The project would offer offices and manufacturing space for established companies and early stage startups, and sit on the campus of county-owned Harbor-UCLA Medical Center.
The Lundquist Institute already occupies a portion of the campus, where it opened BioLabs at The Lundquist Institute, a coworking space for life science startups, last year. BioLabs filled up quickly, which Lundquist Institute President and Chief Executive David Meyer said “speaks to the need for space for startup companies in L.A. County.”
The new Lundquist project would allow companies to move from BioLabs to a larger property with permanent office space. Meyer envisions that entrepreneurs would identify problems at the hospital, launch startups to fix those problems at BioLabs, manufacture products for preclinical and clinical trials at the biotech park, then return to the hospital for distribution.
“This has been our vision for a while now,” Meyer said. “This is the final piece that we need to make this circle complete.”
Meyer added that he hopes the development will keep bioscience companies in L.A. instead of having them move to the Bay Area or other regions as they grow.
He said the idea for the project came about a few years ago during a bioscience “mini conference held at USC.”
One of the speakers, Supervisor Mark Ridley-Thomas, showed a site plan for a 15-acre bioscience industrial park, Meyer said, and “that was the start.”
As part of county’s Nov. 10 approval of the project, the Lundquist Institute was granted a 55-year ground lease on the site with two 20-year extension options to develop the campus.

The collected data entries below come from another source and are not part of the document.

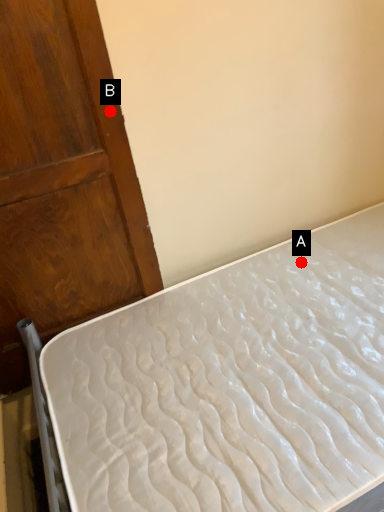 Question: Two points are circled on the image, labeled by A and B beside each circle. Which point appears farthest from the camera in this image?

Choices:
 (A) A is further
 (B) B is further

Answer: (A) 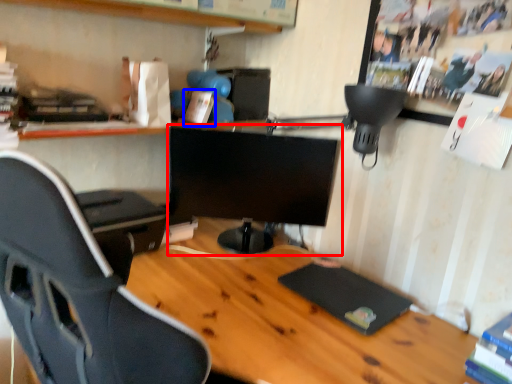 Question: Which object is further to the camera taking this photo, computer monitor (highlighted by a red box) or book (highlighted by a blue box)?

Choices:
 (A) computer monitor
 (B) book

Answer: (B) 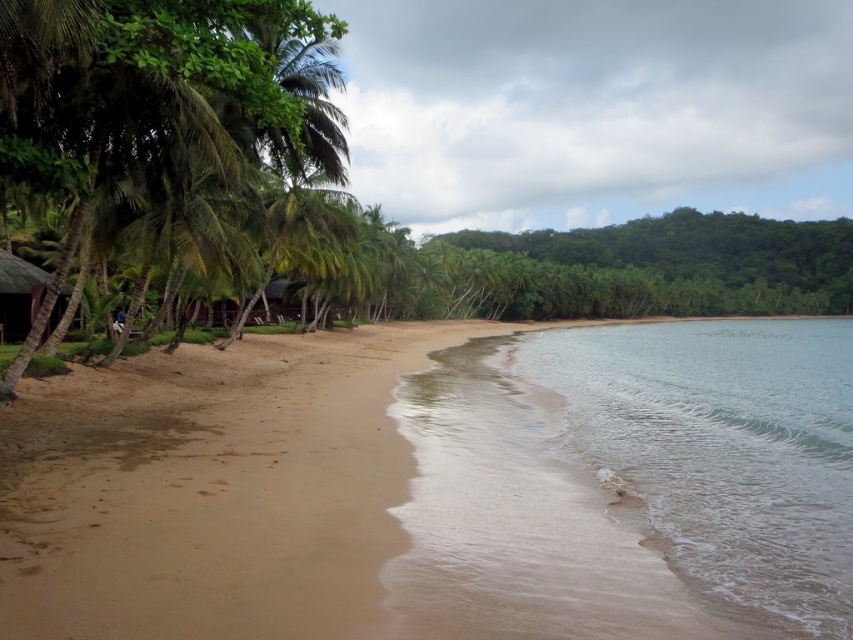 Which is above, brown sandy beach at center or dark brown wooden hut at left?

Positioned higher is dark brown wooden hut at left.

Which is in front, point (270, 449) or point (13, 276)?

Positioned in front is point (270, 449).

Describe the element at coordinates (210, 488) in the screenshot. I see `brown sandy beach at center` at that location.

This screenshot has height=640, width=853. I want to click on brown sandy beach at center, so click(x=210, y=488).

Can you confirm if clear water at lower right is bigger than dark brown wooden hut at left?

Correct, clear water at lower right is larger in size than dark brown wooden hut at left.

Which is behind, point (762, 502) or point (39, 291)?

Positioned behind is point (39, 291).

The image size is (853, 640). Find the location of `clear water at lower right`. clear water at lower right is located at coordinates (720, 452).

Who is positioned more to the right, brown sandy beach at center or clear water at lower right?

clear water at lower right is more to the right.

Which is above, brown sandy beach at center or clear water at lower right?

brown sandy beach at center

Who is more distant from viewer, (19,401) or (648,456)?

Positioned behind is point (648,456).

The height and width of the screenshot is (640, 853). Find the location of `brown sandy beach at center`. brown sandy beach at center is located at coordinates (210, 488). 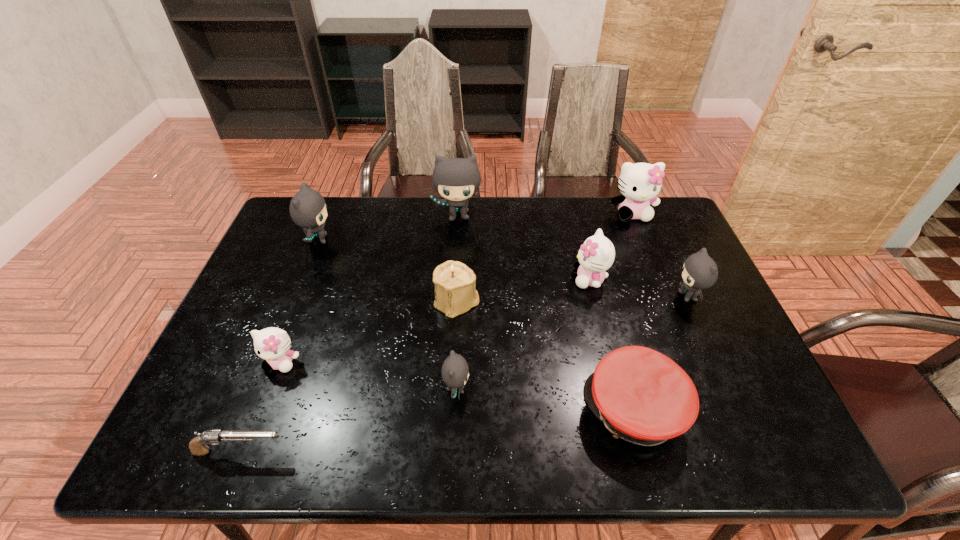 Image resolution: width=960 pixels, height=540 pixels. I want to click on vacant space that satisfies the following two spatial constraints: 1. on the front-facing side of the biggest gray kitten; 2. on the right side of the candle_holder, so click(453, 301). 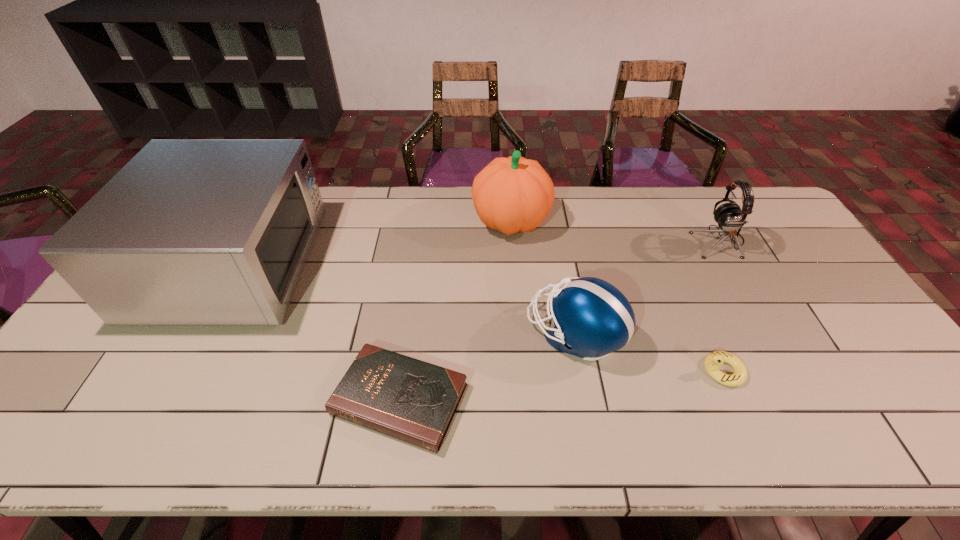 The height and width of the screenshot is (540, 960). What are the coordinates of `vacant area that lies between the second object from left to right and the football helmet` in the screenshot? It's located at (487, 366).

Where is `vacant space that's between the pumpkin and the second object from left to right`? Image resolution: width=960 pixels, height=540 pixels. vacant space that's between the pumpkin and the second object from left to right is located at coordinates (455, 310).

At what (x,y) coordinates should I click in order to perform the action: click on vacant area between the fifth object from right to left and the third shortest object. Please return your answer as a coordinate pair (x, y). Looking at the image, I should click on (487, 366).

Where is `free space that is in between the leftmost object and the fourth tallest object`? free space that is in between the leftmost object and the fourth tallest object is located at coordinates (404, 299).

Find the location of a particular element. The image size is (960, 540). empty location between the third tallest object and the fourth tallest object is located at coordinates (647, 287).

You are a GUI agent. You are given a task and a screenshot of the screen. Output one action in this format:
    pyautogui.click(x=<x>, y=<y>)
    Task: Click on the free point between the pumpkin and the second object from left to right
    The height and width of the screenshot is (540, 960).
    Given the screenshot: What is the action you would take?
    pyautogui.click(x=455, y=310)

Select which object is the fifth closest to the shortest object. Please provide its 2D coordinates. Your answer should be formatted as a tuple, i.e. [(x, y)], where the tuple contains the x and y coordinates of a point satisfying the conditions above.

[(729, 216)]

Find the location of `object that is the fourth closest to the pumpkin`. object that is the fourth closest to the pumpkin is located at coordinates (189, 232).

Where is `vacant space that satisfies the following two spatial constraints: 1. with the door open on the leftmost object; 2. on the back side of the Bible`? The width and height of the screenshot is (960, 540). vacant space that satisfies the following two spatial constraints: 1. with the door open on the leftmost object; 2. on the back side of the Bible is located at coordinates (160, 399).

Image resolution: width=960 pixels, height=540 pixels. Identify the location of free space that satisfies the following two spatial constraints: 1. with the door open on the leftmost object; 2. on the back side of the shortest object. (160, 399). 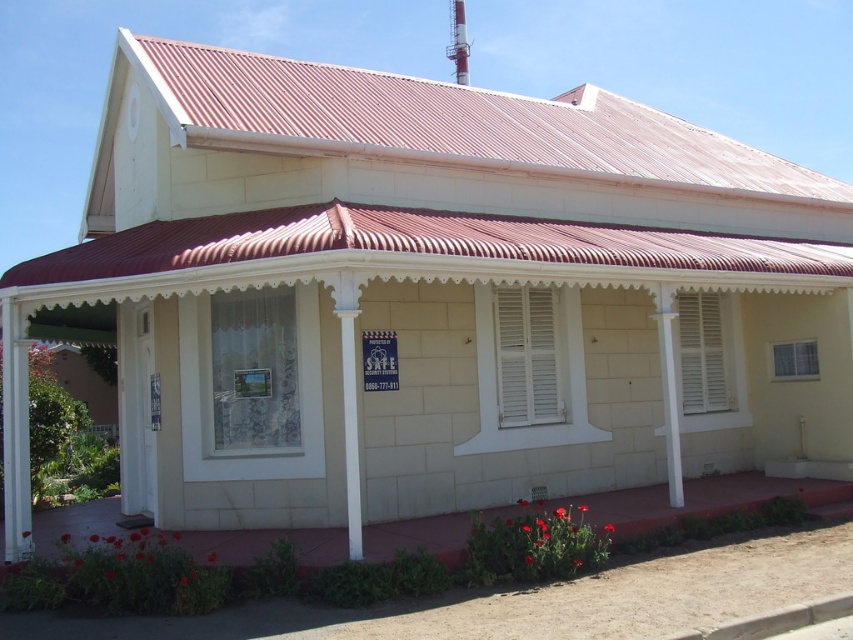 Question: Does white matte shutter at center appear on the left side of white wooden shutters at center?

Choices:
 (A) no
 (B) yes

Answer: (B)

Question: Which point is farther from the camera taking this photo?

Choices:
 (A) (698, 337)
 (B) (514, 326)
 (C) (341, 540)

Answer: (A)

Question: Is red concrete porch at lower center to the left of white wooden shutters at center from the viewer's perspective?

Choices:
 (A) no
 (B) yes

Answer: (B)

Question: Is red concrete porch at lower center bigger than white matte shutter at center?

Choices:
 (A) no
 (B) yes

Answer: (B)

Question: Which object is positioned farthest from the red concrete porch at lower center?

Choices:
 (A) white wooden shutters at center
 (B) white matte shutter at center

Answer: (A)

Question: Estimate the real-world distances between objects in this image. Which object is closer to the red concrete porch at lower center?

Choices:
 (A) white matte shutter at center
 (B) white wooden shutters at center

Answer: (A)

“The Lundquist Institute is a transformational asset to the region, and I am proud it will become the home of this revolutionary biotech park,” Ridley-Thomas said in a statement. “I have long been a proponent of establishing a bioscience hub in Los Angeles, and this is concrete and catalytic progress to realize that dream. The bioscience boom is on its way to L.A.”
The new project would replace World War II-era barracks that were built when the hospital was used as a military facility.
The first phase would build out three buildings totaling up to 250,000 square feet and would include a laboratory, manufacturing and office space.
In all, the biotech park would cover 15 acres divided into a north and south parcel. The north parcel is set to be developed first and already has necessary clearances.
The south parcel is smaller, and Meyer said it would be developed later because it did not come with an environmental impact report and California Environmental Quality Act clearance.
Meyer said the institute has 15 years to complete the first part of the project before it needs to move to the second phase, but it could finish the work much sooner.
The institute is looking for a developer. “Our goal is to have a qualified developer come in, design the facility, build the facility and run the facility,” Meyer said.
“We don’t want to assume a lot of risk by getting into a business of real estate and real estate developer,” he added
The Lundquist Institute holds the space under a ground lease and plans to sublease it to the developer. Under a ground lease, different entities own the land and the building or improvements made to the land. At the end of the lease, improvements made to the land revert back to the property’s owner.
Ground leases can be a desirable option for builders that want to develop land but don’t own it. Landowners receive a reliable monthly check with little to no effort. Most ground leases have lengthy terms, making them a valuable, hands-off income stream for owners.
Meyer said he expects to have a developer tied to the project within a month.